Identifying multiancestry causal pQTLs in psychiatric and neurologic conditions through Mendelian randomization
In each population separately, we modeled the 858 multiancestry causal pQTLs as the instrumental variable in Mendelian randomization analysis with SMR10 using the population-matching GWAS and pQTL summary statistics. We declared multiancestry causal pQTLs to be consistent with a causal role if they had SMR FDR < 0.05 and HEIDI P > 0.05 for the trait of interest.
Physical PPIs
The BioGRID database (v.4.4.232; 28 April 2024)66 was used to obtain pairwise protein interactions containing only human gene symbols, which were further filtered to include only physical PPIs such as physical associations and direct interactions, associations and colocalization.
Gene set enrichment analysis
For causal proteins for each trait, gene set enrichment analysis was performed using GO-Elite (v.1.2.5)67 with the background gene set of 9,725 proteins that remained after comprehensive quality control.
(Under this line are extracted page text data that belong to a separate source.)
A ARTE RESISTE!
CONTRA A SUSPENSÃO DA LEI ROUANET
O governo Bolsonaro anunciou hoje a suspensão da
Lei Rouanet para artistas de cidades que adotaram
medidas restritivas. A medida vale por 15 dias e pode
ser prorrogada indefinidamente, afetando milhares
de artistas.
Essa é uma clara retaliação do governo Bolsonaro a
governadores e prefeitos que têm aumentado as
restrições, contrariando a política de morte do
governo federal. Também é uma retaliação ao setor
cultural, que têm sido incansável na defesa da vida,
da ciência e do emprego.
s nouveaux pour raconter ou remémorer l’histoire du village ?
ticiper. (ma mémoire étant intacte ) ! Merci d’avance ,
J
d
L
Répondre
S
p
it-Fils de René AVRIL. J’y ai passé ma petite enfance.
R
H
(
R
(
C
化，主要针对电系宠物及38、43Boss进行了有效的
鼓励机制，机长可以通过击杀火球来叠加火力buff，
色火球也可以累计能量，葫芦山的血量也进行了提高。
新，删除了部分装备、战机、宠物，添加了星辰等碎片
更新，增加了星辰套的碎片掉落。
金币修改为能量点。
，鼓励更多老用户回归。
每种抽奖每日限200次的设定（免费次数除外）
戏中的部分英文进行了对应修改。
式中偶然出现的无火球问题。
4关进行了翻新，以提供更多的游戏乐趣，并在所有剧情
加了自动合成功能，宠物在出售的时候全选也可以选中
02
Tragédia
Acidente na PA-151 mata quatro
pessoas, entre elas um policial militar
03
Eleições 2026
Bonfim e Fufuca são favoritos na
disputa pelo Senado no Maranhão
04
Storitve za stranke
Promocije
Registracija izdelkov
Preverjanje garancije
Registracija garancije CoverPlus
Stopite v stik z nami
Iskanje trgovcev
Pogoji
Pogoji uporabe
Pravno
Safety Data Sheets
Causal proteins were subjected to Fisher’s exact overlap test and Z-test in the Python command-line version of GO-Elite, setting the species as Homo sapiens and using the current annotation databases for gene ontology biological processes, molecular functions, cellular components, Wiki pathways, KEGG, REACTOME and CORUM (downloaded April 2024)68.
Reporting summary
Further information on research design is available in the Nature Portfolio Reporting Summary linked to this article.